The Ramsey County Attorney’s Office charged Sebastian Jenkins, 52, with first- and third-degree criminal sexual conduct and false imprisonment on Monday. Jenkins reportedly kept the teen in his St. Paul apartment between Jan. 30 and Feb. 2, preventing her from leaving while sexually assaulting them at least a dozen times.

Another 15-year-old, who was reported missing, witnessed the assault — and prosecutors say Jenkins also coerced that teen into sex.

According to the charging documents and search warrants:

Officers were called Feb. 2 to Wendy’s on University Avenue West for reports of a potential kidnapping and sexual assault. There they met a 15-year-old girl who appeared “highly traumatized.” She had burn marks on her stomach, fresh slash marks on her right wrist, and told officers that she was kept captive and sexually assaulted.

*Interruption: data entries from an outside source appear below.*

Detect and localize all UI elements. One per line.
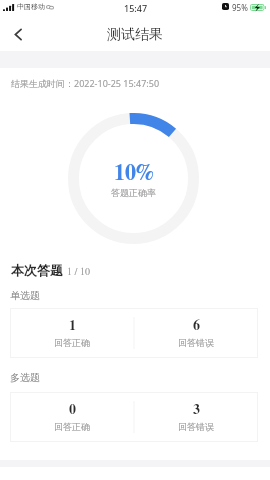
staticText: 回答正确 — [54, 337, 90, 348]
button[interactable]: 1 — [10, 308, 134, 358]
button[interactable]: 6 — [134, 308, 258, 358]
staticText: 答题正确率 — [111, 187, 156, 198]
staticText: 多选题 — [10, 371, 40, 384]
staticText: 测试结果 — [107, 26, 163, 44]
staticText: 15:47 — [124, 2, 148, 14]
staticText: 10% — [114, 162, 154, 184]
staticText: 3 — [193, 403, 200, 417]
staticText: 单选题 — [10, 289, 40, 302]
staticText: 回答正确 — [54, 421, 90, 432]
staticText: 1 — [69, 319, 76, 333]
staticText: 95% — [232, 2, 248, 13]
staticText: 6 — [193, 319, 200, 333]
staticText: 回答错误 — [178, 337, 214, 348]
staticText: 1 / 10 — [67, 267, 90, 277]
button[interactable]: Back — [4, 21, 32, 49]
staticText: 本次答题 — [11, 262, 63, 278]
staticText: 2022-10-25 15:47:50 — [74, 77, 160, 89]
button[interactable]: 3 — [134, 392, 258, 442]
staticText: 结果生成时间： — [11, 78, 74, 89]
staticText: 中国移动 — [17, 2, 45, 11]
staticText: 回答错误 — [178, 421, 214, 432]
staticText: 0 — [69, 403, 76, 417]
button[interactable]: 0 — [10, 392, 134, 442]
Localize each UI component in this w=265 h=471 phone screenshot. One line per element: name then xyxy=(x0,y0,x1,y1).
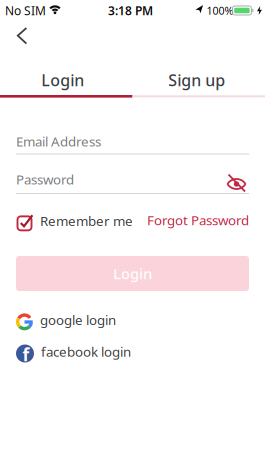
staticText: Remember me xyxy=(40,212,133,230)
staticText: Sign up xyxy=(168,69,225,91)
button[interactable]: Back xyxy=(4,21,40,51)
button[interactable]: Forgot Password xyxy=(124,212,249,228)
staticText: Login xyxy=(41,69,84,91)
staticText: Email Address xyxy=(16,132,101,150)
staticText: Password xyxy=(16,170,74,188)
staticText: Login xyxy=(113,264,152,283)
staticText: f xyxy=(22,343,30,366)
button[interactable]: google login xyxy=(16,313,116,331)
staticText: No SIM xyxy=(5,2,46,18)
button[interactable]: Show password xyxy=(227,174,246,192)
staticText: facebook login xyxy=(41,343,131,360)
staticText: 100% xyxy=(206,3,234,18)
staticText: google login xyxy=(40,311,116,329)
button[interactable]: Sign up xyxy=(130,65,263,95)
staticText: Forgot Password xyxy=(147,211,249,229)
staticText: 3:18 PM xyxy=(108,2,153,18)
button[interactable]: Login xyxy=(16,256,249,291)
button[interactable]: Login xyxy=(0,65,129,95)
button[interactable]: f xyxy=(16,344,131,362)
button[interactable]: Remember me xyxy=(17,214,133,232)
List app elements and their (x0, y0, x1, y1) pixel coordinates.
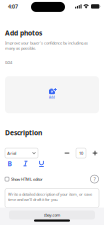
button[interactable]: Show HTML editor (5, 176, 43, 182)
button[interactable]: Arial (5, 148, 38, 158)
staticText: 10 (79, 150, 83, 156)
staticText: Write a detailed description of your ite… (8, 192, 92, 202)
button[interactable]: Underline (37, 160, 46, 168)
button[interactable]: Italic (21, 160, 30, 168)
staticText: Improve your buyer's confidence by inclu… (5, 40, 88, 51)
staticText: 4:07 (8, 3, 18, 10)
staticText: Show HTML editor (11, 176, 43, 182)
staticText: Description (5, 128, 42, 137)
staticText: Add photos (5, 28, 42, 37)
staticText: ebay.com (44, 212, 60, 218)
button[interactable]: Help (90, 175, 99, 184)
staticText: 0/24 (5, 60, 12, 65)
button[interactable]: Increase font size (91, 148, 99, 158)
staticText: Add (49, 96, 55, 99)
staticText: ? (94, 176, 96, 183)
button[interactable]: Bold (5, 160, 14, 168)
staticText: Arial (7, 150, 16, 156)
button[interactable]: Add (5, 76, 99, 113)
button[interactable]: Decrease font size (63, 148, 71, 158)
staticText: B (8, 159, 12, 168)
button[interactable]: ebay.com (9, 210, 95, 220)
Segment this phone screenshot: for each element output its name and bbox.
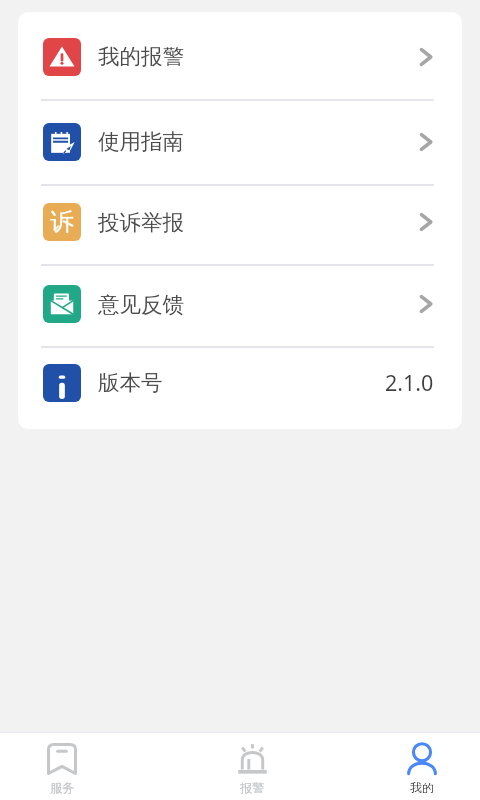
button[interactable]: 版本号	[18, 348, 462, 429]
button[interactable]: 意见反馈	[18, 266, 462, 346]
staticText: 2.1.0	[385, 368, 434, 397]
other: 报警	[237, 743, 268, 775]
staticText: 使用指南	[98, 128, 184, 155]
staticText: 意见反馈	[98, 291, 184, 318]
button[interactable]: 使用指南	[18, 101, 462, 184]
button[interactable]: 诉	[18, 186, 462, 264]
staticText: 报警	[240, 780, 264, 795]
staticText: 版本号	[98, 369, 163, 396]
staticText: 我的	[410, 780, 434, 795]
staticText: 服务	[50, 780, 74, 795]
staticText: 投诉举报	[98, 209, 184, 236]
staticText: 我的报警	[98, 43, 184, 70]
button[interactable]: 报警	[202, 733, 302, 800]
other: 我的	[407, 743, 437, 775]
staticText: 诉	[50, 207, 74, 237]
button[interactable]: 服务	[12, 733, 112, 800]
button[interactable]: 我的报警	[18, 12, 462, 99]
other: 服务	[47, 743, 77, 775]
button[interactable]: 我的	[372, 733, 472, 800]
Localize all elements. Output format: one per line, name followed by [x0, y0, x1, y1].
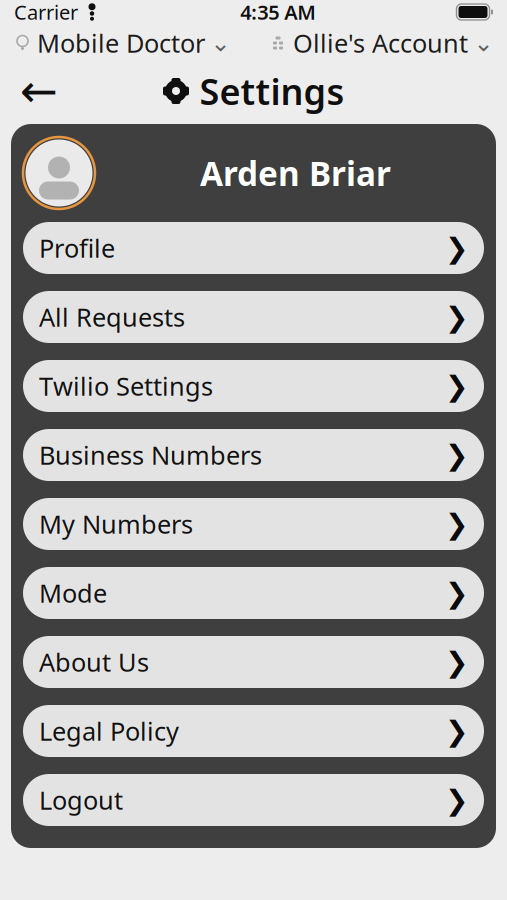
staticText: ← [20, 65, 58, 117]
button[interactable]: Mobile Doctor [16, 26, 228, 60]
staticText: Mobile Doctor [37, 26, 205, 60]
staticText: Logout [39, 783, 123, 817]
button[interactable]: Legal Policy [23, 705, 484, 757]
staticText: Legal Policy [39, 714, 179, 748]
staticText: Ollie's Account [293, 26, 468, 60]
button[interactable]: Mode [23, 567, 484, 619]
staticText: ⌄ [474, 29, 494, 57]
button[interactable]: Logout [23, 774, 484, 826]
staticText: Business Numbers [39, 438, 262, 472]
staticText: ❯ [445, 577, 468, 609]
button[interactable]: Twilio Settings [23, 360, 484, 412]
staticText: ❯ [445, 646, 468, 678]
staticText: Twilio Settings [39, 369, 213, 403]
staticText: Profile [39, 231, 115, 265]
staticText: About Us [39, 645, 149, 679]
button[interactable]: Business Numbers [23, 429, 484, 481]
button[interactable]: My Numbers [23, 498, 484, 550]
staticText: ❯ [445, 439, 468, 471]
staticText: ❯ [445, 508, 468, 540]
staticText: Settings [200, 67, 344, 115]
staticText: ⌄ [210, 29, 230, 57]
staticText: Arden Briar [200, 151, 391, 195]
staticText: ❯ [445, 715, 468, 747]
staticText: ❯ [445, 370, 468, 402]
button[interactable]: Ollie's Account [271, 26, 491, 60]
button[interactable]: About Us [23, 636, 484, 688]
staticText: Carrier [14, 0, 78, 25]
staticText: All Requests [39, 300, 185, 334]
button[interactable]: All Requests [23, 291, 484, 343]
staticText: ❯ [445, 784, 468, 816]
staticText: ❯ [445, 301, 468, 333]
button[interactable]: Back [12, 67, 66, 115]
staticText: Mode [39, 576, 107, 610]
staticText: 4:35 AM [240, 0, 316, 25]
staticText: ❯ [445, 232, 468, 264]
button[interactable]: Profile [23, 222, 484, 274]
staticText: My Numbers [39, 507, 193, 541]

The girl explained that she and another 15-year-old teen, identified as AN, ran away from a shelter program that provides supportive services for at-risk youth. The victim’s mother believes they left at around 10 p.m. on Jan. 30. The teens met Jenkins and another man at a gas station, and the men offered to party and get them high. The teens rode in the men’s car and smoked methamphetamine before going to Jenkins’ apartment.

They all had sex, the girl told police, before Jenkins pulled her aside and said ” I don’t think I want you guys to leave.” She responded “OK” because she did not think he was serious. The next day she said Jenkins got her and AN high with meth again before having sex with them, burning her with a lighter and meth bubbles during intercourse.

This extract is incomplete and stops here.